§ **TO DO**
Once you reach the line containing "In the Media (72, 1761)" in the data below, restate each line word for word up to and including the one containing "Portfolio 2021 (46, 2252)".

§ **THE DATA**
——————

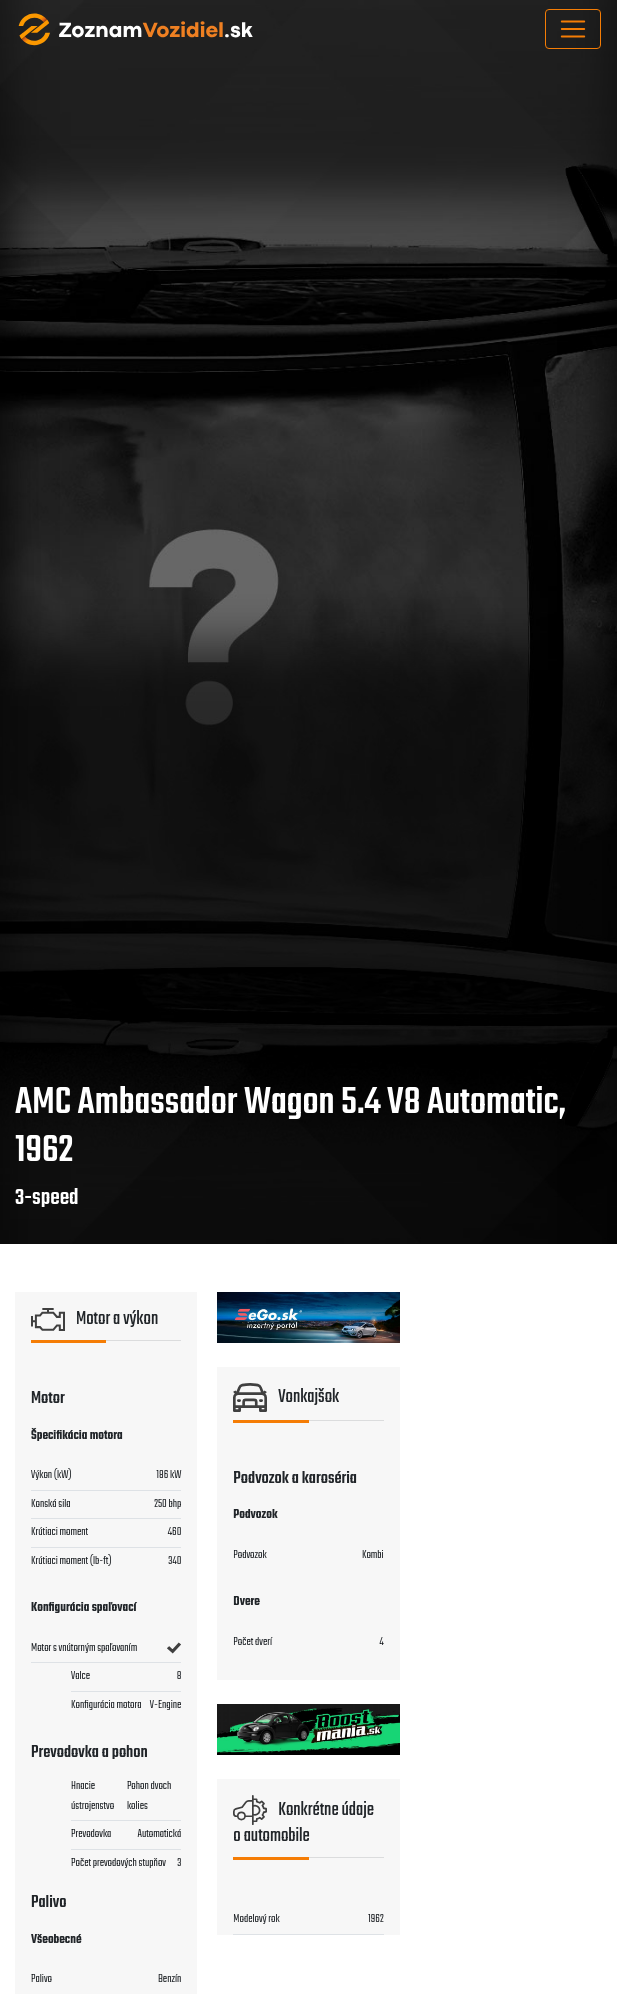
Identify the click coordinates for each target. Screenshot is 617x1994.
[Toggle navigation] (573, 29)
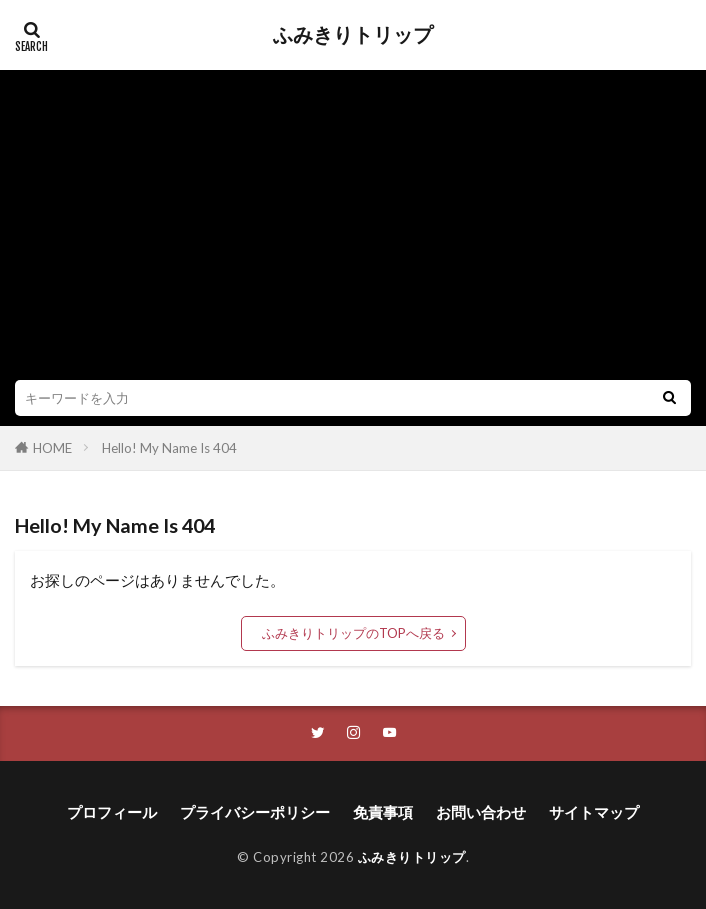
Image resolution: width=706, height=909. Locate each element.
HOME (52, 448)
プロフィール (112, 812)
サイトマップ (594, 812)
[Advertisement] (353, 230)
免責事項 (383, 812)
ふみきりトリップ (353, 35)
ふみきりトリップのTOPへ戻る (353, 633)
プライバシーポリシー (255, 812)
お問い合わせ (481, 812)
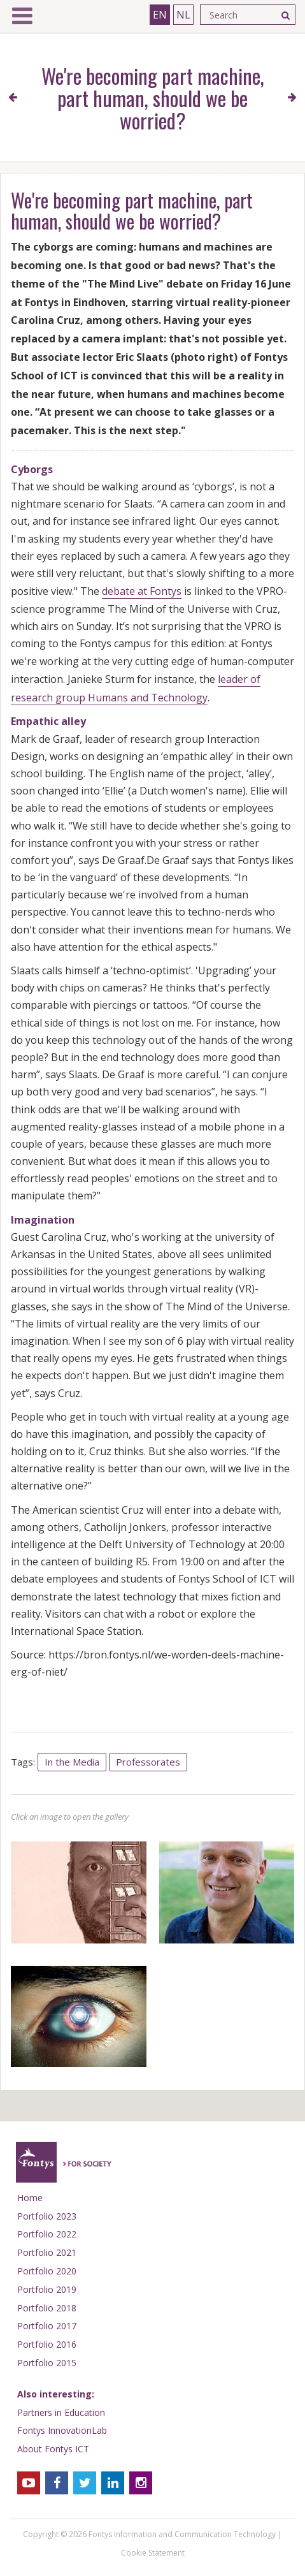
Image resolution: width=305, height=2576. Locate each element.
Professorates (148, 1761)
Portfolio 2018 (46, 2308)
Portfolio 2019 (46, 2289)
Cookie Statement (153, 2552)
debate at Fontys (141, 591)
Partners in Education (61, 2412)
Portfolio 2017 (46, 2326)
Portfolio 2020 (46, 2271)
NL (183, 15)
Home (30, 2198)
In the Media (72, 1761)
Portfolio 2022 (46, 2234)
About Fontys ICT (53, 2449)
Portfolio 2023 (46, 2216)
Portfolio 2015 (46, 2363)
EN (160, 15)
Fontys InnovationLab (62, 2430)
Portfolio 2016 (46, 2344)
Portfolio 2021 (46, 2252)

——————

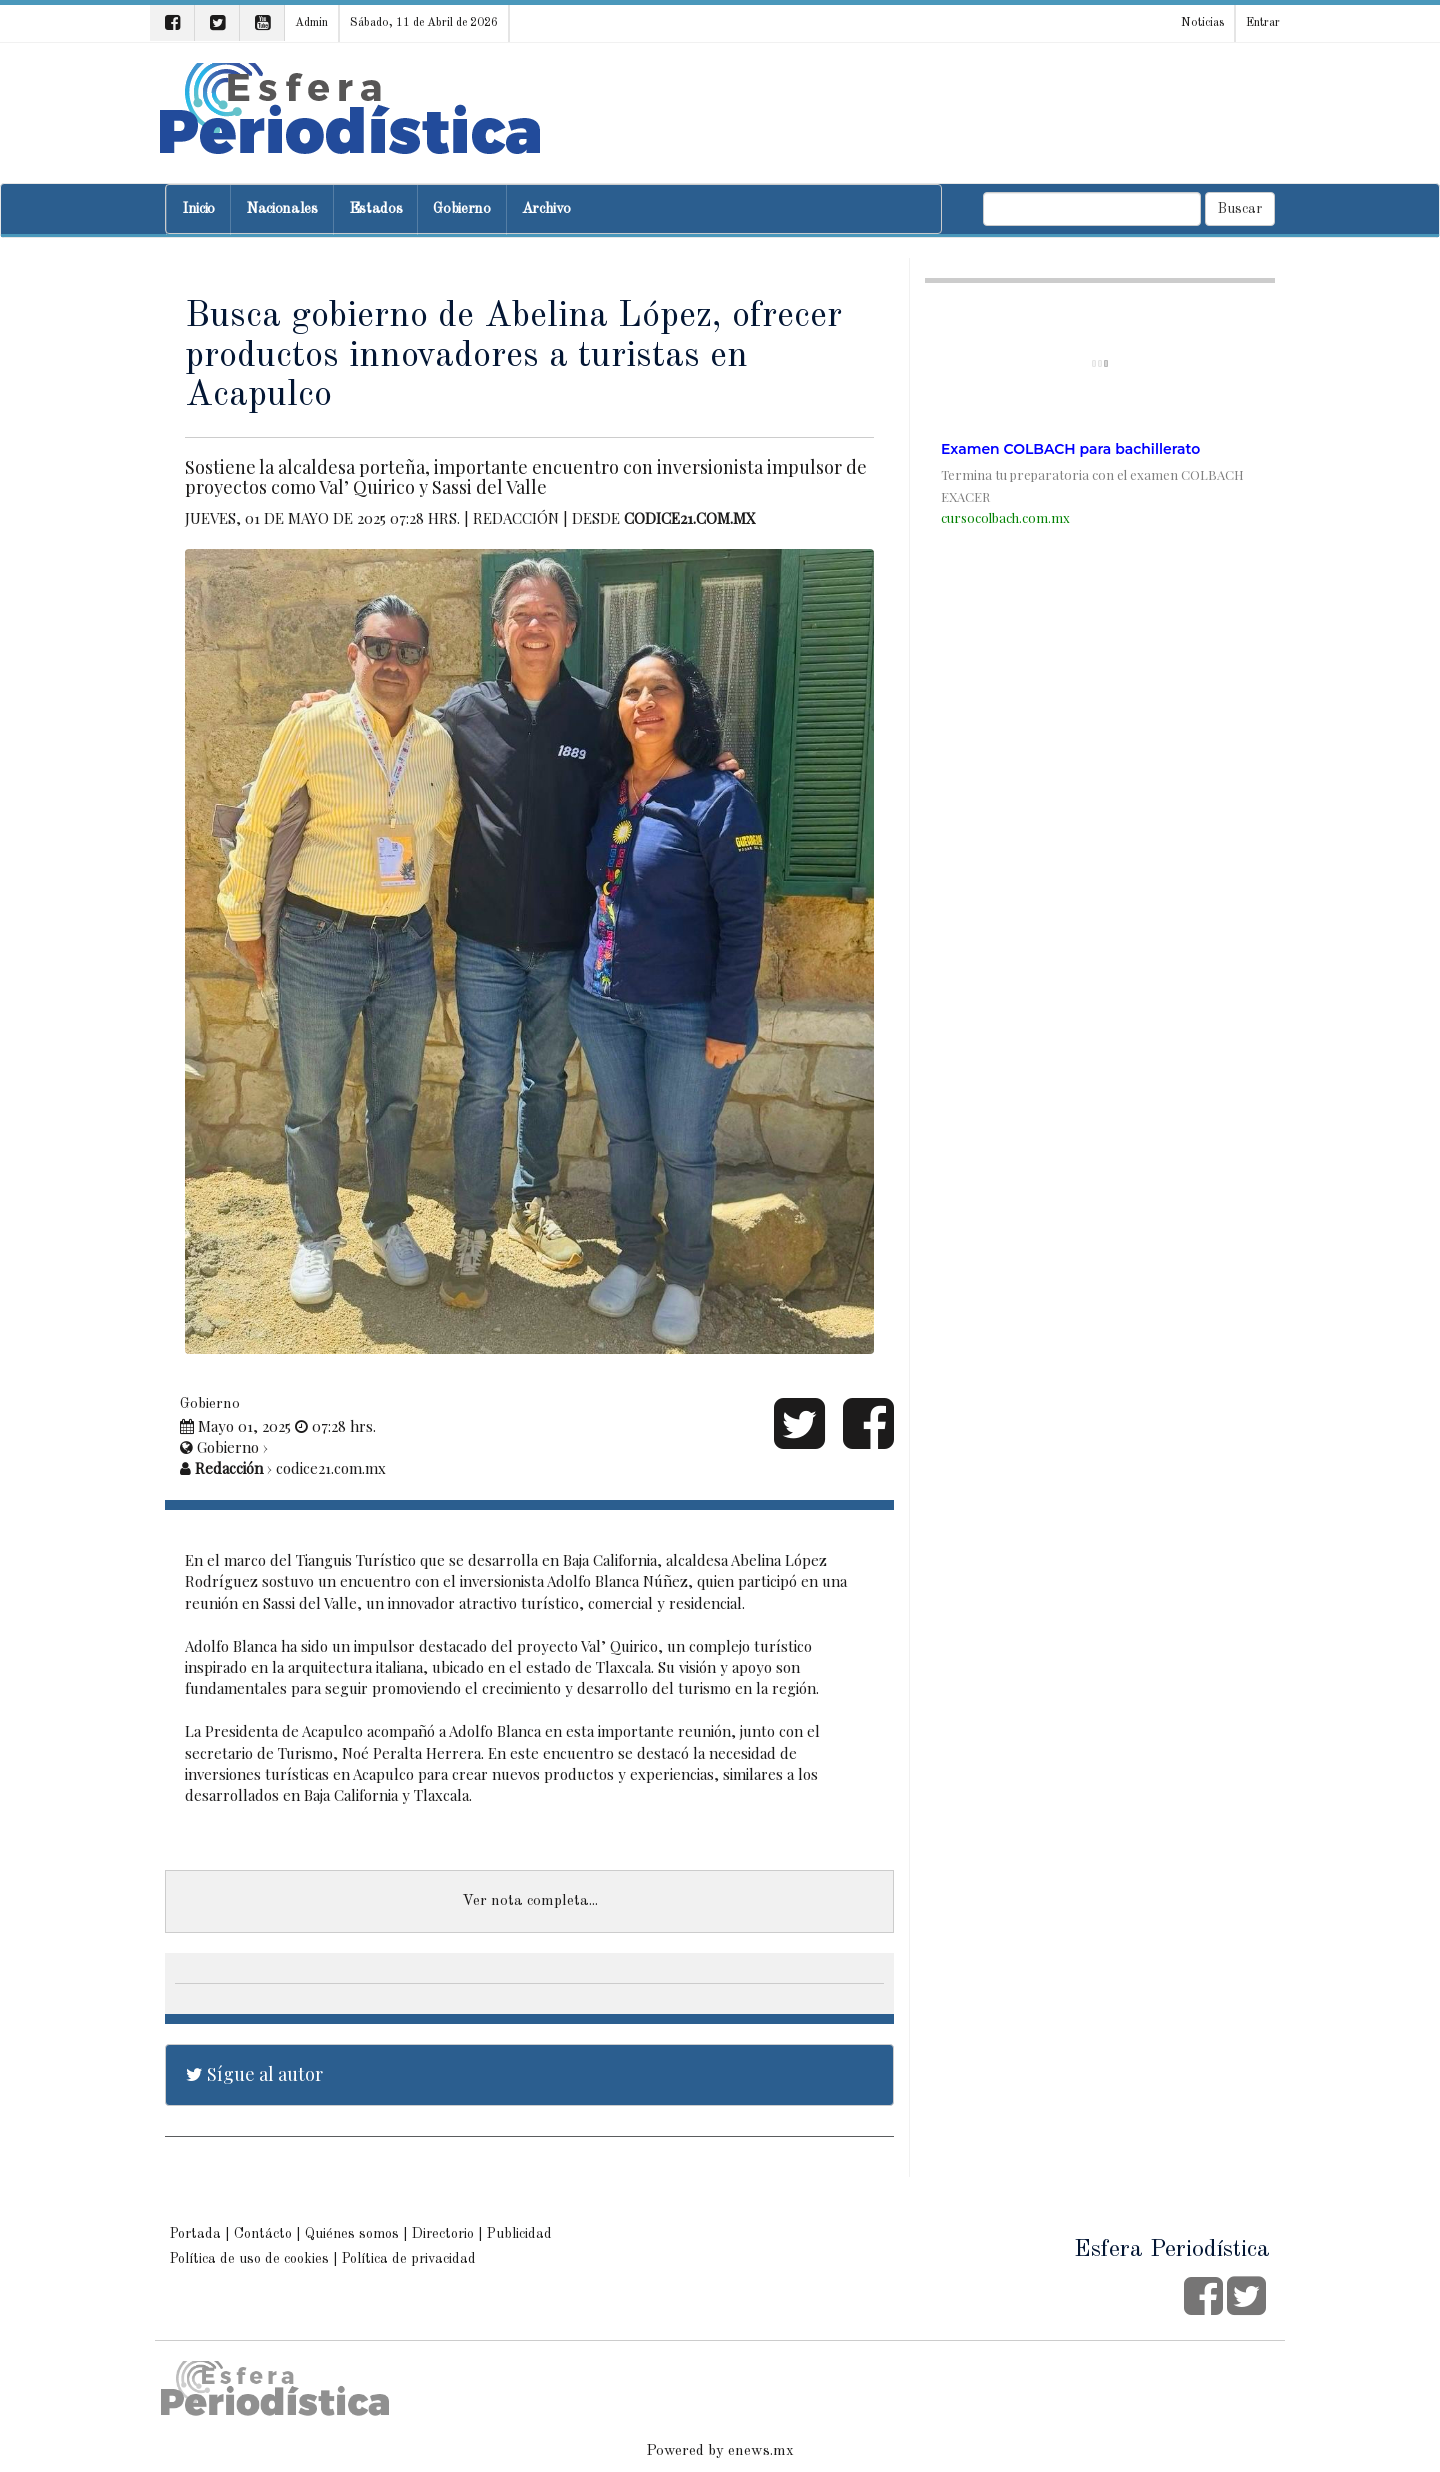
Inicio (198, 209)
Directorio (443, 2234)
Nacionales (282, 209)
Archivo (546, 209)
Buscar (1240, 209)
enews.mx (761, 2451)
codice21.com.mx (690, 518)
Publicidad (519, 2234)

——————

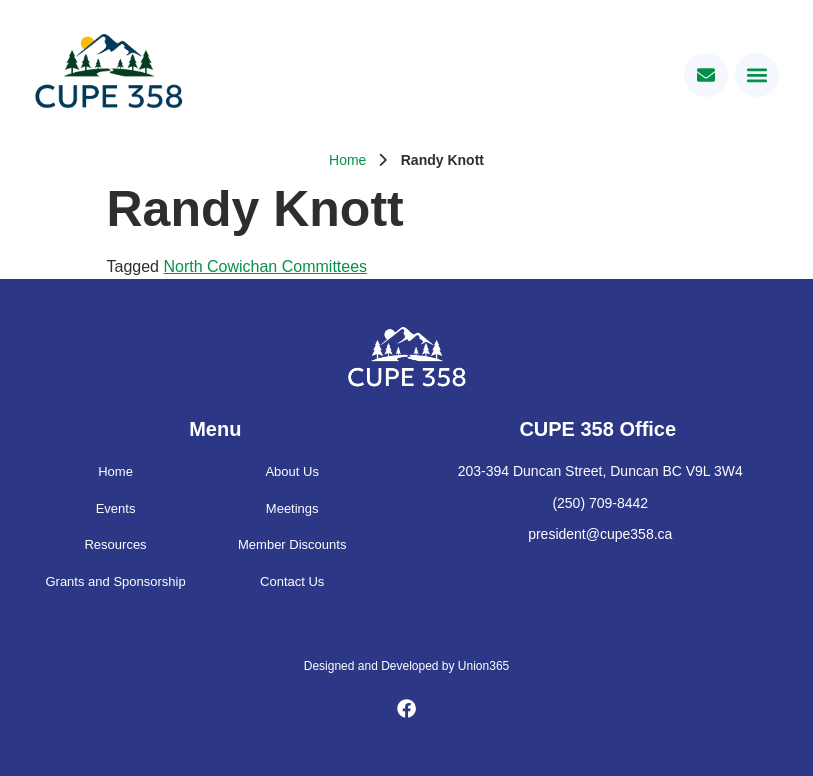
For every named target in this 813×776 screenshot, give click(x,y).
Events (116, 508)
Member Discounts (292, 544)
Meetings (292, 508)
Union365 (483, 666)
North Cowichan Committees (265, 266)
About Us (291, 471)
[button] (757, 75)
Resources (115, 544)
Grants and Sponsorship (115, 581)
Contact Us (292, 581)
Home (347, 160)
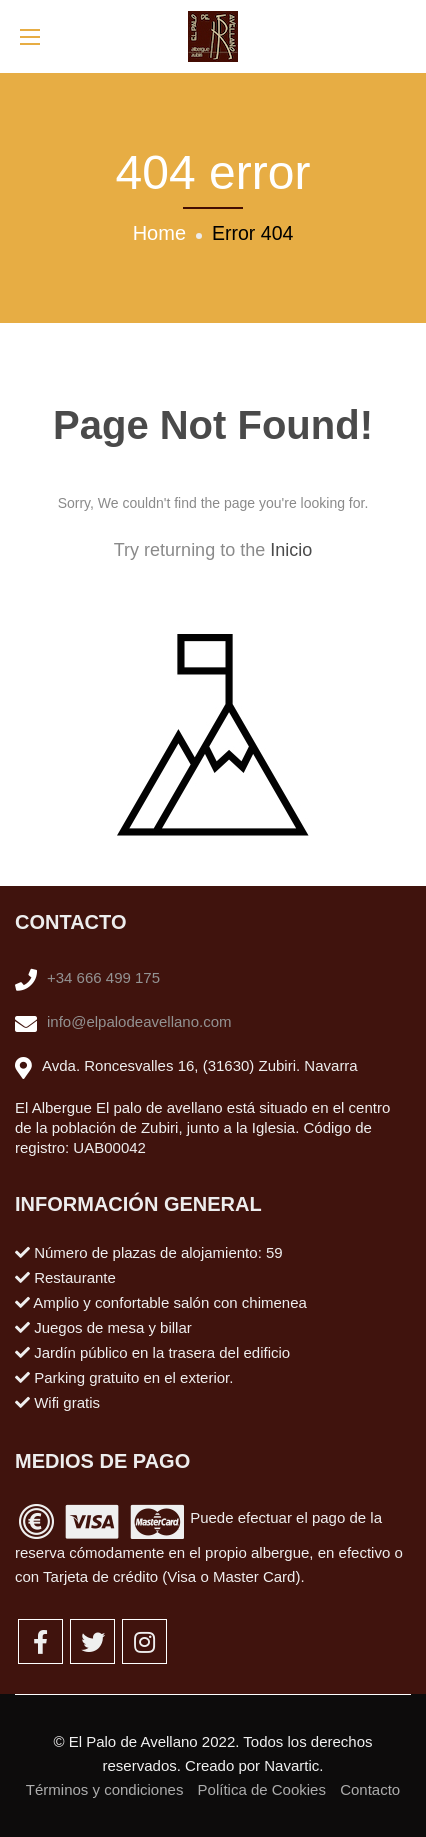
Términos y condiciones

——————

§ **EXERCISE OUTPUT**
In the Media (72, 1761)
Portfolio 2022 (46, 2234)
About Fontys ICT (53, 2449)
Portfolio 2023 (46, 2216)
Portfolio 2015 (46, 2363)
EN (160, 15)
Fontys InnovationLab (62, 2430)
Portfolio 2016 (46, 2344)
Portfolio 2021 (46, 2252)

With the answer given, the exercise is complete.